= Data entries =
********

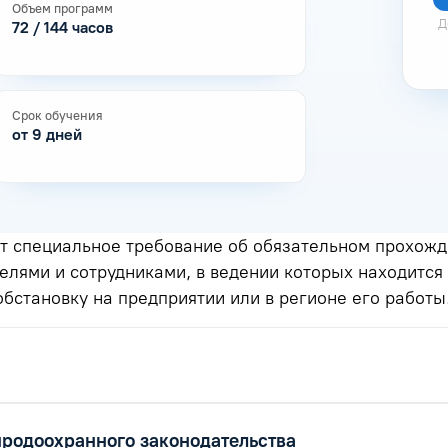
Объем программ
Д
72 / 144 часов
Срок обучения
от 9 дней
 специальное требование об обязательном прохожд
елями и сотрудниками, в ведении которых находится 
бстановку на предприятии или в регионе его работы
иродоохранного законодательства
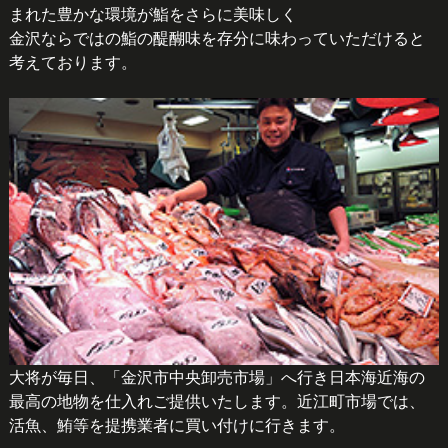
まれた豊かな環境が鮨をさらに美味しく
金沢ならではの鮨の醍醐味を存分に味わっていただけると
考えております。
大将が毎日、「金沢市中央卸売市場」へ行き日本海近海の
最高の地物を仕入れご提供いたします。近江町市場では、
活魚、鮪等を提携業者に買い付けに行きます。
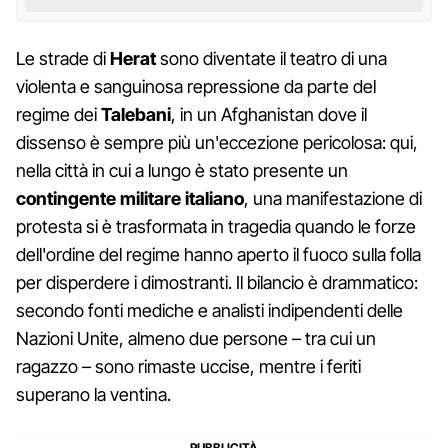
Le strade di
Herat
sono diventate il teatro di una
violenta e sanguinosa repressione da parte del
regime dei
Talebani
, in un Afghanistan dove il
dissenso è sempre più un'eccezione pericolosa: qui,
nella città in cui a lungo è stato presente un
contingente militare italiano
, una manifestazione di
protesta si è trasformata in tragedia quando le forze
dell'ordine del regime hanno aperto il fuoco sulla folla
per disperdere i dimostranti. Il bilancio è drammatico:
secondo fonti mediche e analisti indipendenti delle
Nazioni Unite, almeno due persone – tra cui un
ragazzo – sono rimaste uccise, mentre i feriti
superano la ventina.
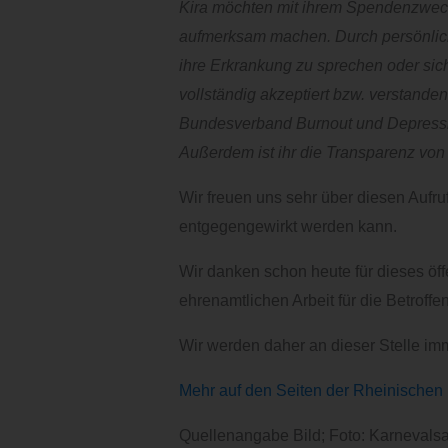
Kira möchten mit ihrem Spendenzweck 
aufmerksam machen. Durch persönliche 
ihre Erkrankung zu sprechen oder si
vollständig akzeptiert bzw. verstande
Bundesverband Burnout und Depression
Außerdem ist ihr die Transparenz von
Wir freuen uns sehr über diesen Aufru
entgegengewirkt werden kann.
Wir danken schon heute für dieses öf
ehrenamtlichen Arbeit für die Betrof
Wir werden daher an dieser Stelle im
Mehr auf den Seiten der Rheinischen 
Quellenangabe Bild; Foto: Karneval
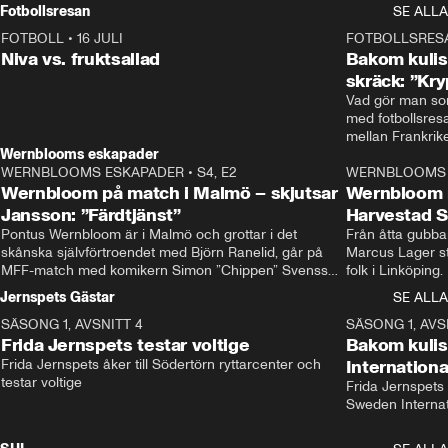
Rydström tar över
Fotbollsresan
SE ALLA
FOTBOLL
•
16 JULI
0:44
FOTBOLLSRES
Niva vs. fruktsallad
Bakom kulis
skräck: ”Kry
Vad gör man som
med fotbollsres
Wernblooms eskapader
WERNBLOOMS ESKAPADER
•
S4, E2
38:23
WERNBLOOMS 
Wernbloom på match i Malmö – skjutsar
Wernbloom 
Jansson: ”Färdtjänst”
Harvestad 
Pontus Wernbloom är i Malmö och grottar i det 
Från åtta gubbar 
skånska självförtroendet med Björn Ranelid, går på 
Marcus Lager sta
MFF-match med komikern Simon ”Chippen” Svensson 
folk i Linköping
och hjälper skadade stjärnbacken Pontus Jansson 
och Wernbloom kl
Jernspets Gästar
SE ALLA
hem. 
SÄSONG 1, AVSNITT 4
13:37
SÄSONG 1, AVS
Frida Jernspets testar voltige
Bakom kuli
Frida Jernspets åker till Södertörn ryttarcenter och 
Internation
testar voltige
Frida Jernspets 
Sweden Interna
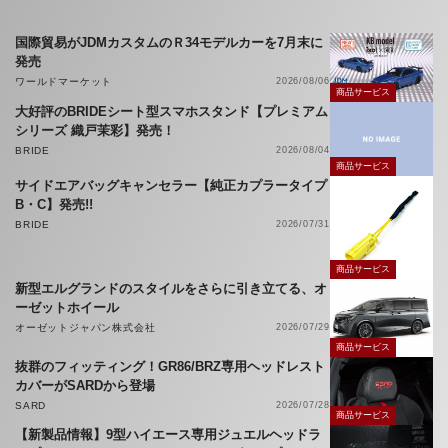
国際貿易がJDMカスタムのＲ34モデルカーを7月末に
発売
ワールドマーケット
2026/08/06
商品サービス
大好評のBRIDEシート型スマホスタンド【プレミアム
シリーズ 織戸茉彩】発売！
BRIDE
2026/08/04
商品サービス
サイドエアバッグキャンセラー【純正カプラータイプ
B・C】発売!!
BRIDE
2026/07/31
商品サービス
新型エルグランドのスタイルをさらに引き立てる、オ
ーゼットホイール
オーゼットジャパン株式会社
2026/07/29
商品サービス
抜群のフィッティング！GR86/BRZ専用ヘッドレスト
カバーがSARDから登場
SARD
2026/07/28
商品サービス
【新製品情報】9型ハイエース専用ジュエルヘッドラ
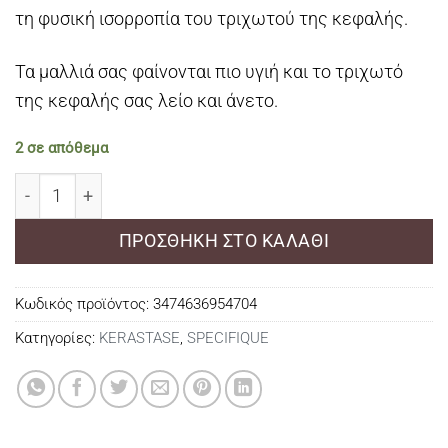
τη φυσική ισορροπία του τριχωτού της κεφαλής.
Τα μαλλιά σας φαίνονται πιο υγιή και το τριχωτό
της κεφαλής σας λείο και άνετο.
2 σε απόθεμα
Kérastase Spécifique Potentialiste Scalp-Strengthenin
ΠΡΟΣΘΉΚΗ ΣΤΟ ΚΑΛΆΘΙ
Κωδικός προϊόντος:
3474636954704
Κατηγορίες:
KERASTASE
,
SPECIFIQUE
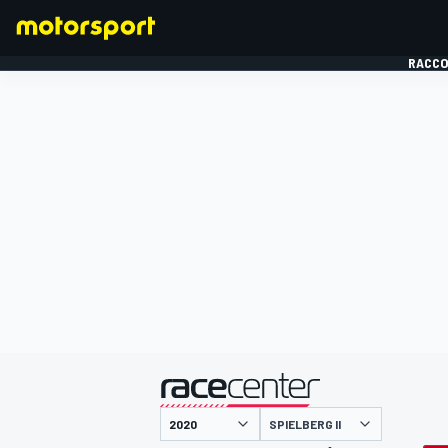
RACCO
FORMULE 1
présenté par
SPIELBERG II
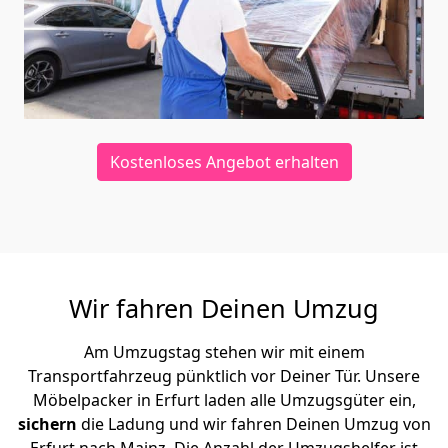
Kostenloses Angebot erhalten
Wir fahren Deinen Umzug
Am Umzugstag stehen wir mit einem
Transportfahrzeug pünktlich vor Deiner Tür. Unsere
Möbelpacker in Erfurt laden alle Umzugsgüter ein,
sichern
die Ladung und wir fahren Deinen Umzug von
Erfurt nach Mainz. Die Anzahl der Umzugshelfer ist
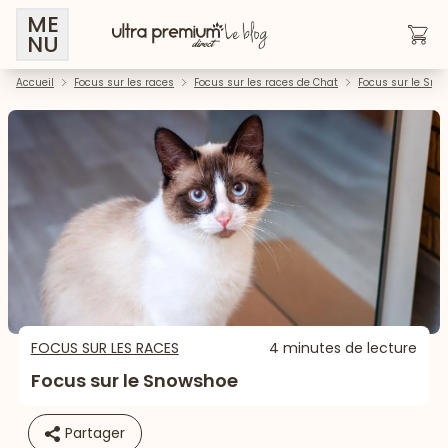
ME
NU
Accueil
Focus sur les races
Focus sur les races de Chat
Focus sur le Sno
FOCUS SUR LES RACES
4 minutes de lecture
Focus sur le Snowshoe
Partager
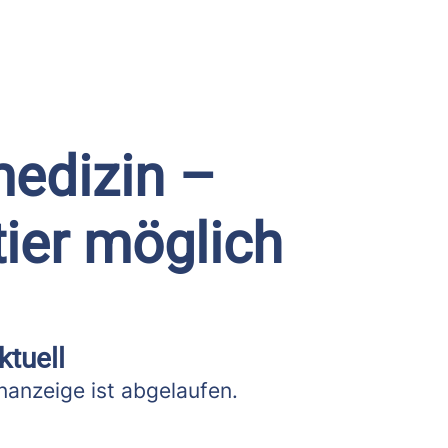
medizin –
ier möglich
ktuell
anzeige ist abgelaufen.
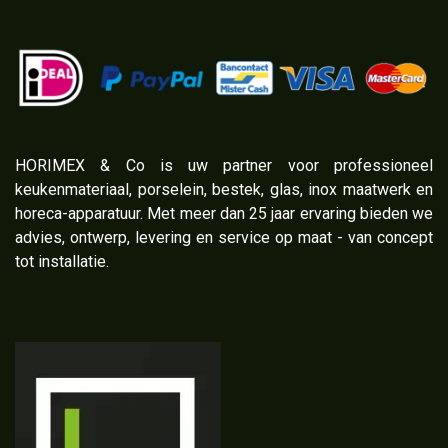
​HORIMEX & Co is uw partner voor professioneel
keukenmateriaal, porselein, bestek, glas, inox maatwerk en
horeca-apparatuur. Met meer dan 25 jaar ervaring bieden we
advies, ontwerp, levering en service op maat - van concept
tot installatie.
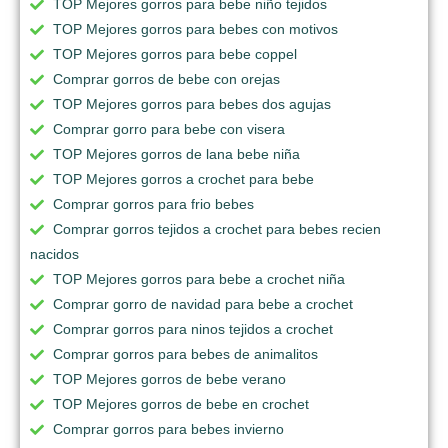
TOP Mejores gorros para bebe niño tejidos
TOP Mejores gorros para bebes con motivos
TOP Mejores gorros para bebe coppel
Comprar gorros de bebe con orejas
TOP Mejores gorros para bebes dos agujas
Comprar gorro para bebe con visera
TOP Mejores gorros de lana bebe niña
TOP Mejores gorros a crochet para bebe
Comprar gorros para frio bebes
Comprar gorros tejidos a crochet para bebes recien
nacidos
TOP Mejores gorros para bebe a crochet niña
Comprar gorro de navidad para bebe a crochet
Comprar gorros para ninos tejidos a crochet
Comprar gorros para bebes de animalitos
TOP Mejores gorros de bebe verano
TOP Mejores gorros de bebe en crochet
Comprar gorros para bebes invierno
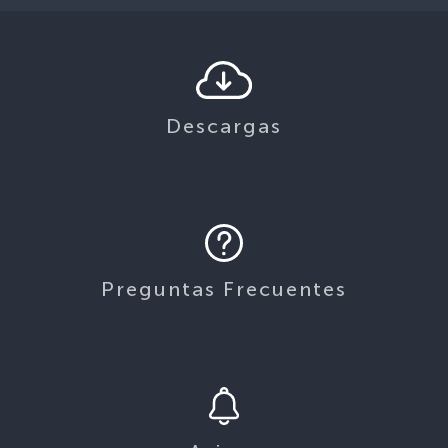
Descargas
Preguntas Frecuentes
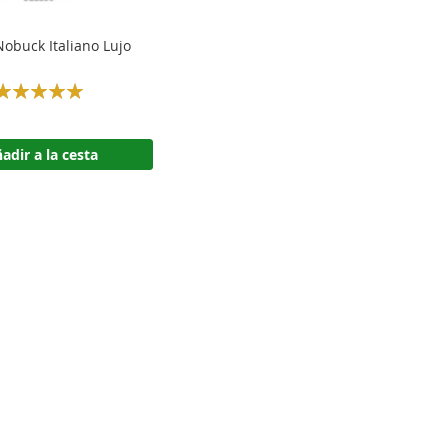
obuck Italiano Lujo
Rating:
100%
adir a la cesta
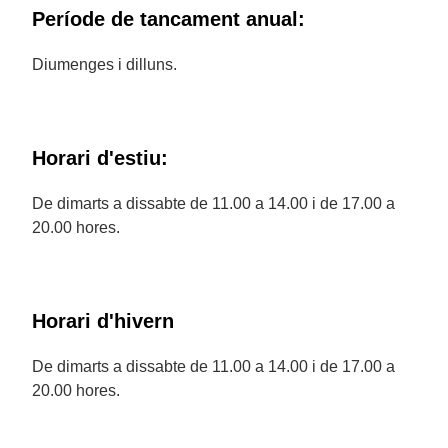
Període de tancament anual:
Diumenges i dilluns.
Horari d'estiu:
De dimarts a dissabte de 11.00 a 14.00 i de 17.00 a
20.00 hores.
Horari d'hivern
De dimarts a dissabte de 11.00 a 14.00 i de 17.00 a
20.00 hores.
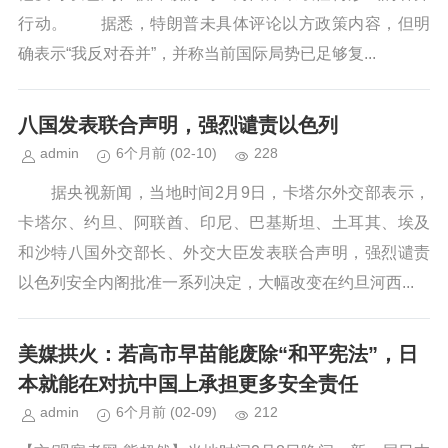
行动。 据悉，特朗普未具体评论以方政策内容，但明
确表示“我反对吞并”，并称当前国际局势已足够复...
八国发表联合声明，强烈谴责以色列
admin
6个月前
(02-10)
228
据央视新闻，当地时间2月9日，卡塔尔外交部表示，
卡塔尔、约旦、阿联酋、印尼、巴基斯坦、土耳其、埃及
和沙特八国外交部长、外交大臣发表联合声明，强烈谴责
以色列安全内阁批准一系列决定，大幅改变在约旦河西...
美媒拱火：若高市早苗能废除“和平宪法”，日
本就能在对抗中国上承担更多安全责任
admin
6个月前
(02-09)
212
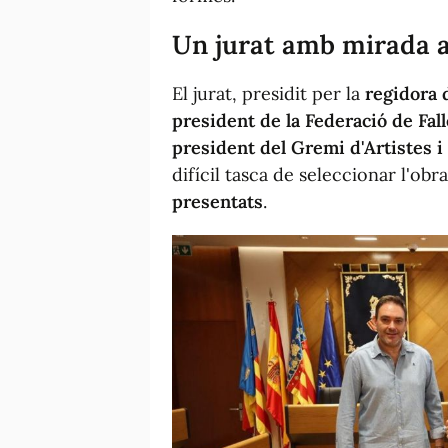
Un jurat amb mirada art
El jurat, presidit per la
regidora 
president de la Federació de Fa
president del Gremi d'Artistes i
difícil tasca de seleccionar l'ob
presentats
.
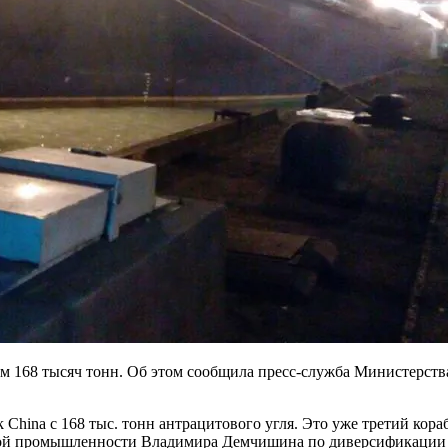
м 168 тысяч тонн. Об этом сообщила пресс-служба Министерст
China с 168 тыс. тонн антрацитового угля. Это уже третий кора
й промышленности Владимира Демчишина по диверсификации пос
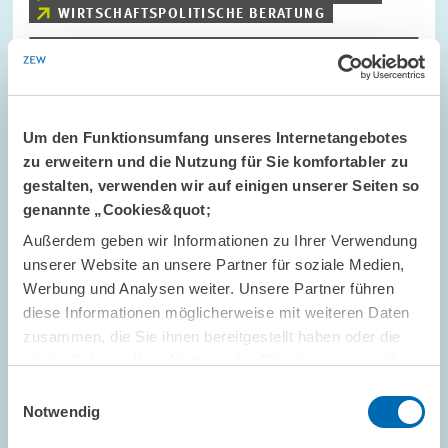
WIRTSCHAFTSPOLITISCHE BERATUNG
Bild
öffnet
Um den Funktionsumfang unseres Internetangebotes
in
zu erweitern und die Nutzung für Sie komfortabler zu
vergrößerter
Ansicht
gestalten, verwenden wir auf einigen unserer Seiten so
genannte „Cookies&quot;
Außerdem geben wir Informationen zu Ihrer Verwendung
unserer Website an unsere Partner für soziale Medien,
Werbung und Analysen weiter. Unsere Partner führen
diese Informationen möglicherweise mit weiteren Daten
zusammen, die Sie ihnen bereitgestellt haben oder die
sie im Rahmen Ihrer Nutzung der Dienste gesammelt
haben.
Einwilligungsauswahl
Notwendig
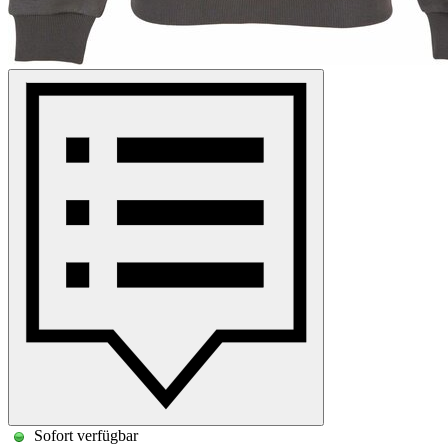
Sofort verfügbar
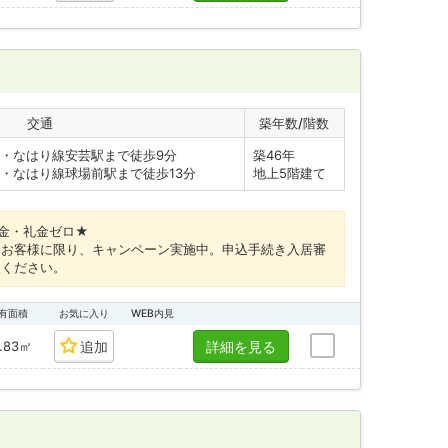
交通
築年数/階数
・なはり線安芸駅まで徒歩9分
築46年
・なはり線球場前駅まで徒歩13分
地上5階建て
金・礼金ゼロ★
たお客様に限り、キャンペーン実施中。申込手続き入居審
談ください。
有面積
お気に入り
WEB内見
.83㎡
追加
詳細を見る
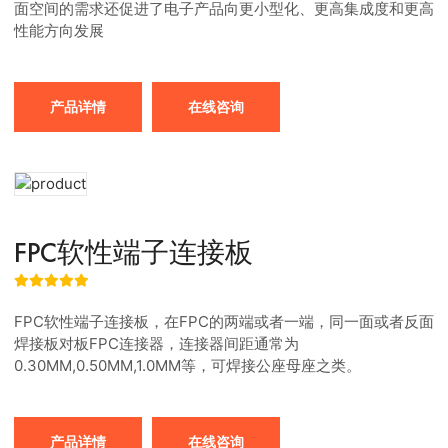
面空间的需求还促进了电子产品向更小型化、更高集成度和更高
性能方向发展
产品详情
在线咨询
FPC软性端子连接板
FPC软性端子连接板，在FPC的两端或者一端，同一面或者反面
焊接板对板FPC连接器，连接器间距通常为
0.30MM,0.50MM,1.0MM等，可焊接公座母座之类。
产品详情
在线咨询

********

= Assignment =
Reproduce the records above exactly, but only from the line containing "vergrößerter" through the last line, both included, and without any pictures.

= Answer to this problem =
vergrößerter
Ansicht
gestalten, verwenden wir auf einigen unserer Seiten so
genannte „Cookies&quot;
Außerdem geben wir Informationen zu Ihrer Verwendung
unserer Website an unsere Partner für soziale Medien,
Werbung und Analysen weiter. Unsere Partner führen
diese Informationen möglicherweise mit weiteren Daten
zusammen, die Sie ihnen bereitgestellt haben oder die
sie im Rahmen Ihrer Nutzung der Dienste gesammelt
haben.
Einwilligungsauswahl
Notwendig
Sofort verfügbar
交通
築年数/階数
・なはり線安芸駅まで徒歩9分
築46年
・なはり線球場前駅まで徒歩13分
地上5階建て
金・礼金ゼロ★
たお客様に限り、キャンペーン実施中。申込手続き入居審
談ください。
有面積
お気に入り
WEB内見
.83㎡
追加
詳細を見る
面空间的需求还促进了电子产品向更小型化、更高集成度和更高
性能方向发展
产品详情
在线咨询
FPC软性端子连接板
FPC软性端子连接板，在FPC的两端或者一端，同一面或者反面
焊接板对板FPC连接器，连接器间距通常为
0.30MM,0.50MM,1.0MM等，可焊接公座母座之类。
产品详情
在线咨询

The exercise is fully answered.